Extracted data entries:
++++++++
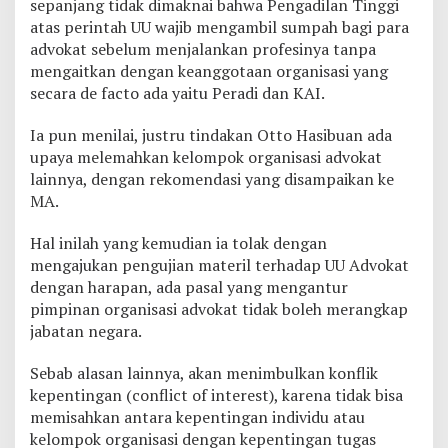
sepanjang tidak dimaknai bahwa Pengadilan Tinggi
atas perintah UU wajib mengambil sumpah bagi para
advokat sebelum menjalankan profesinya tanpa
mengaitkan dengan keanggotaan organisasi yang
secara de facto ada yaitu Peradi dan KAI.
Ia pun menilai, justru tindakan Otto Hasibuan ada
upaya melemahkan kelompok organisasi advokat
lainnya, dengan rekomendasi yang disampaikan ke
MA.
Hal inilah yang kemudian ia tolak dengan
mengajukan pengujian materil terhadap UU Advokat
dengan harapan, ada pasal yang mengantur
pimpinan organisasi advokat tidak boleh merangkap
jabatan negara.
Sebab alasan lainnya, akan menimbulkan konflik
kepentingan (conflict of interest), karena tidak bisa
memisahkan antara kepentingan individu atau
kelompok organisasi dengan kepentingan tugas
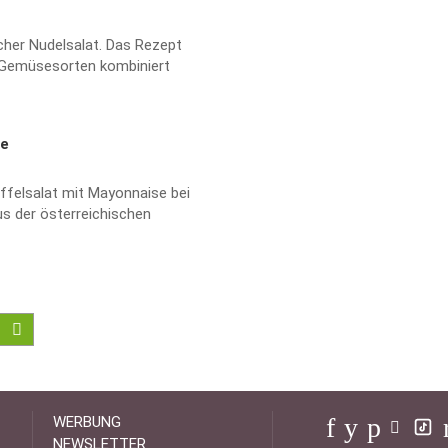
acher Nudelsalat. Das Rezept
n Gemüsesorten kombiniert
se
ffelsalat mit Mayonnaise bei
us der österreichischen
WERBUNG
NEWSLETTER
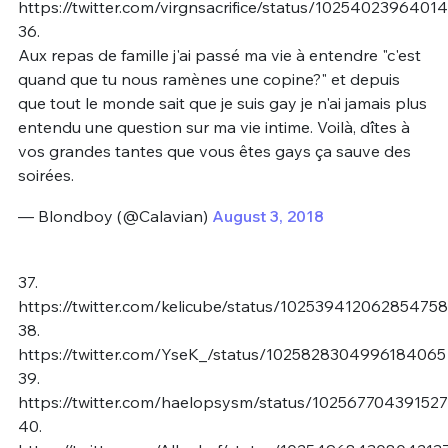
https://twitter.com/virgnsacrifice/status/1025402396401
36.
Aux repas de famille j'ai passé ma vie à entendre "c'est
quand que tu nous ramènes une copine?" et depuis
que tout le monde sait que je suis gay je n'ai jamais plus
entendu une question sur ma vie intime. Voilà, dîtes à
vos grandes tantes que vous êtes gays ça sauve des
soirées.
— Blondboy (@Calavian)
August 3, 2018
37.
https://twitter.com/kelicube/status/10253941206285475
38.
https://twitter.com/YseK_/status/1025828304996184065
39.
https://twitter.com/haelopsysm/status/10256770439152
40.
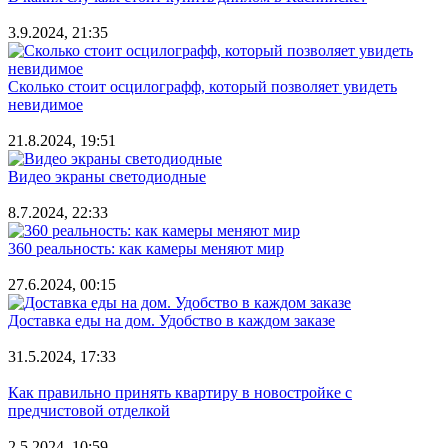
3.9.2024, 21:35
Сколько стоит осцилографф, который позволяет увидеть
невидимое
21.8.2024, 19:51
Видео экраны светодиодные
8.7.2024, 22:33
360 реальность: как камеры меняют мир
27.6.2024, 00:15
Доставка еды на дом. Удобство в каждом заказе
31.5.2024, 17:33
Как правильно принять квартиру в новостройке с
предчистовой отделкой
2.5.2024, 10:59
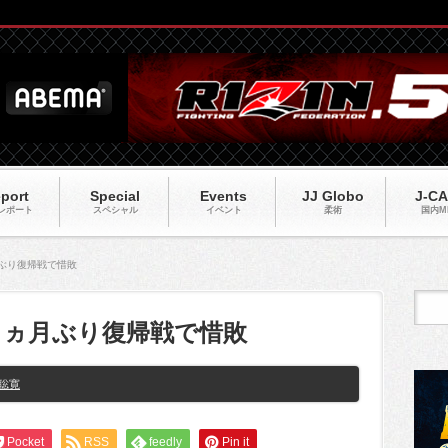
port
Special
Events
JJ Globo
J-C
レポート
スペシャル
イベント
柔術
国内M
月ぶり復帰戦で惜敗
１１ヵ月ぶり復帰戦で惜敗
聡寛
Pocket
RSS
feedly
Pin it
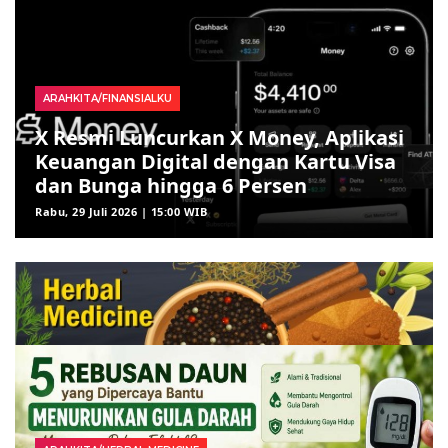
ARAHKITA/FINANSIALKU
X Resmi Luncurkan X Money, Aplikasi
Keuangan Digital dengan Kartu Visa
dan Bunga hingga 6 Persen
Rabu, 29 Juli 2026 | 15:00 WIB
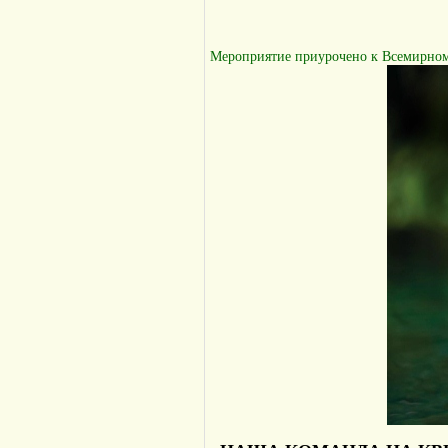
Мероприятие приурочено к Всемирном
++++++++
**EXERCISE INSTRUCTIONS:** Strip out the images, then output the records above word for word.

**TASK ANSWER:**
sepanjang tidak dimaknai bahwa Pengadilan Tinggi
atas perintah UU wajib mengambil sumpah bagi para
advokat sebelum menjalankan profesinya tanpa
mengaitkan dengan keanggotaan organisasi yang
secara de facto ada yaitu Peradi dan KAI.
Ia pun menilai, justru tindakan Otto Hasibuan ada
upaya melemahkan kelompok organisasi advokat
lainnya, dengan rekomendasi yang disampaikan ke
MA.
Hal inilah yang kemudian ia tolak dengan
mengajukan pengujian materil terhadap UU Advokat
dengan harapan, ada pasal yang mengantur
pimpinan organisasi advokat tidak boleh merangkap
jabatan negara.
Sebab alasan lainnya, akan menimbulkan konflik
kepentingan (conflict of interest), karena tidak bisa
memisahkan antara kepentingan individu atau
kelompok organisasi dengan kepentingan tugas
acher Nudelsalat. Das Rezept
n Gemüsesorten kombiniert
se
ffelsalat mit Mayonnaise bei
us der österreichischen
WERBUNG
NEWSLETTER
https://twitter.com/virgnsacrifice/status/1025402396401
36.
Aux repas de famille j'ai passé ma vie à entendre "c'est
quand que tu nous ramènes une copine?" et depuis
que tout le monde sait que je suis gay je n'ai jamais plus
entendu une question sur ma vie intime. Voilà, dîtes à
vos grandes tantes que vous êtes gays ça sauve des
soirées.
— Blondboy (@Calavian)
August 3, 2018
37.
https://twitter.com/kelicube/status/10253941206285475
38.
https://twitter.com/YseK_/status/1025828304996184065
39.
https://twitter.com/haelopsysm/status/10256770439152
40.
3.9.2024, 21:35
Сколько стоит осцилографф, который позволяет увидеть
невидимое
21.8.2024, 19:51
Видео экраны светодиодные
8.7.2024, 22:33
360 реальность: как камеры меняют мир
27.6.2024, 00:15
Доставка еды на дом. Удобство в каждом заказе
31.5.2024, 17:33
Как правильно принять квартиру в новостройке с
предчистовой отделкой
2.5.2024, 10:59
port
Special
Events
JJ Globo
J-C
レポート
スペシャル
イベント
柔術
国内M
月ぶり復帰戦で惜敗
１１ヵ月ぶり復帰戦で惜敗
聡寛
Pocket
RSS
feedly
Pin it
ARAHKITA/FINANSIALKU
X Resmi Luncurkan X Money, Aplikasi
Keuangan Digital dengan Kartu Visa
dan Bunga hingga 6 Persen
Rabu, 29 Juli 2026 | 15:00 WIB
Мероприятие приурочено к Всемирном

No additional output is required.